In the last few years, runaway production has become a serious problem to the tens of thousands of Southern Californians who earn their living in the motion picture industry. One big reason for the runaway is that other states have realized the enormous economic benefits from having movie companies work in their areas. They have set up very effective state and local film commissions, which spend big bucks advertising in Hollywood trade publications to lure even bigger Hollywood bucks to their doorsteps.

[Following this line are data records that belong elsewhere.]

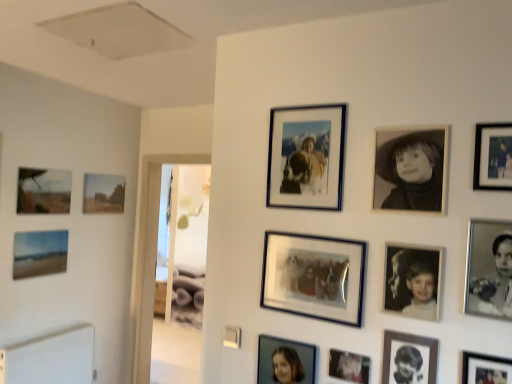 Question: Which direction should I rotate to look at matte silver photo frame at lower center, placed as the tenth picture frame when sorted from front to back?

Choices:
 (A) right
 (B) left

Answer: (A)

Question: Is metallic silver photo frame at lower right, the 2th picture frame from the front, located outside metallic silver photo frame at lower center, which is the 7th picture frame in back-to-front order?

Choices:
 (A) no
 (B) yes

Answer: (B)

Question: Is metallic silver photo frame at lower right, the 2th picture frame from the front, to the left of metallic silver photo frame at lower center, positioned as the seventh picture frame in left-to-right order, from the viewer's perspective?

Choices:
 (A) yes
 (B) no

Answer: (B)

Question: Can you confirm if metallic silver photo frame at lower right, which is the 11th picture frame in left-to-right order, is taller than metallic silver photo frame at lower center, the seventh picture frame from the right?

Choices:
 (A) no
 (B) yes

Answer: (B)

Question: Can you confirm if metallic silver photo frame at lower right, the 2th picture frame from the front, is bigger than metallic silver photo frame at lower center, positioned as the seventh picture frame in left-to-right order?

Choices:
 (A) yes
 (B) no

Answer: (A)

Question: Is metallic silver photo frame at lower right, which is the 11th picture frame in left-to-right order, beside metallic silver photo frame at lower center, placed as the 7th picture frame when sorted from front to back?

Choices:
 (A) no
 (B) yes

Answer: (A)

Question: Considering the relative sizes of metallic silver photo frame at lower right, which is the 11th picture frame in left-to-right order, and metallic silver photo frame at lower center, placed as the 7th picture frame when sorted from front to back, in the image provided, is metallic silver photo frame at lower right, which is the 11th picture frame in left-to-right order, thinner than metallic silver photo frame at lower center, placed as the 7th picture frame when sorted from front to back,?

Choices:
 (A) no
 (B) yes

Answer: (A)

Question: Is matte silver photo frame at lower center, the fourth picture frame when ordered from left to right, at the right side of metallic silver photo frame at lower center, which is the 7th picture frame in back-to-front order?

Choices:
 (A) no
 (B) yes

Answer: (A)

Question: From a real-world perspective, is matte silver photo frame at lower center, the 10th picture frame positioned from the right, physically above metallic silver photo frame at lower center, the seventh picture frame from the right?

Choices:
 (A) yes
 (B) no

Answer: (B)

Question: From the image's perspective, would you say matte silver photo frame at lower center, the 10th picture frame positioned from the right, is shown under metallic silver photo frame at lower center, placed as the 7th picture frame when sorted from front to back?

Choices:
 (A) yes
 (B) no

Answer: (A)

Question: Is matte silver photo frame at lower center, which is the fourth picture frame in back-to-front order, facing towards metallic silver photo frame at lower center, which is the 7th picture frame in back-to-front order?

Choices:
 (A) yes
 (B) no

Answer: (B)

Question: Does matte silver photo frame at lower center, placed as the tenth picture frame when sorted from front to back, come in front of metallic silver photo frame at lower center, placed as the 7th picture frame when sorted from front to back?

Choices:
 (A) no
 (B) yes

Answer: (A)

Question: Considering the relative sizes of matte silver photo frame at lower center, the fourth picture frame when ordered from left to right, and metallic silver photo frame at lower center, placed as the 7th picture frame when sorted from front to back, in the image provided, is matte silver photo frame at lower center, the fourth picture frame when ordered from left to right, wider than metallic silver photo frame at lower center, placed as the 7th picture frame when sorted from front to back,?

Choices:
 (A) yes
 (B) no

Answer: (A)

Question: Considering the relative positions of metallic silver photo frame at lower center, placed as the 7th picture frame when sorted from front to back, and matte blue painting at lower left, which ranks as the 1th picture frame in left-to-right order, in the image provided, is metallic silver photo frame at lower center, placed as the 7th picture frame when sorted from front to back, to the left of matte blue painting at lower left, which ranks as the 1th picture frame in left-to-right order, from the viewer's perspective?

Choices:
 (A) no
 (B) yes

Answer: (A)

They roll out the red carpet in every possible way to woo our film industry away from California. They provide free location scouting services, one-stop filming permit services (or no permit requirements at all), cheap or even free police and fire protection. In short, they do everything possible to make the industry feel welcome and to make it easy for films to be made. They have done a very good job of it too! But, ironically, they have received much free help from our own state and local governments, due to the kind of restrictive attitude expressed in your editorial.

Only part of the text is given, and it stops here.